A new report by the health professionals’ charity, Medact, has concluded that fracking for shale gas poses significant risks to public health.
The report, published today, calls for an immediate five-year moratorium to allow for an assessment of the effects on health and the environment.The study said:“The risks and serious nature of the hazards associated with fracking, coupled with the concerns and uncertainties about the regulatory system, indicate that shale gas development should be halted until a more detailed health and environmental impact assessment is undertaken”.
Medact said the public risks from fracking included:
- Potential health hazards from air pollution and water contamination, including toxins linked to increased risks of cancer, birth defects and lung disease;
- Negative health impacts associated with noise, traffic, spoilage of the natural environment, and local social and economic disruption.

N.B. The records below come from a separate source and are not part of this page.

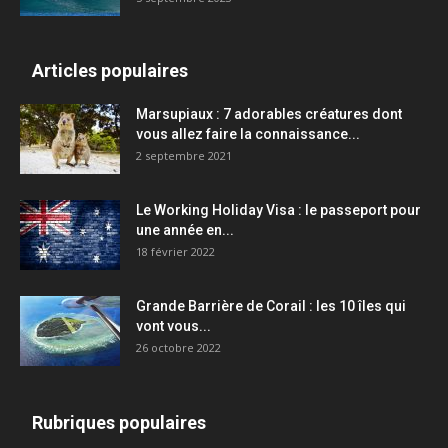
Articles populaires
Marsupiaux : 7 adorables créatures dont
vous allez faire la connaissance...
2 septembre 2021
Le Working Holiday Visa : le passeport pour
une année en...
18 février 2022
Grande Barrière de Corail : les 10 îles qui
vont vous...
26 octobre 2022
Rubriques populaires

- Indirect effects of climate change produced by greenhouse gas emissions
The report stated that the precise level of risk to human health could not be calculated. It said intensive levels of fracking activity could pose additional risks in the UK when compared to experiences elsewhere because it was likely to be closer to larger populations.
“Shale gas development involves continuous activity conducted over a sustained period of time for the entire course of a day, seven days a week”, the report said. “Noise (from compressors, generators, drilling and heavy trucks); light pollution; bad odours; and heavy traffic can cause distress and negative health impacts on nearby communities, especially in the context of quiet rural and semi-rural areas.”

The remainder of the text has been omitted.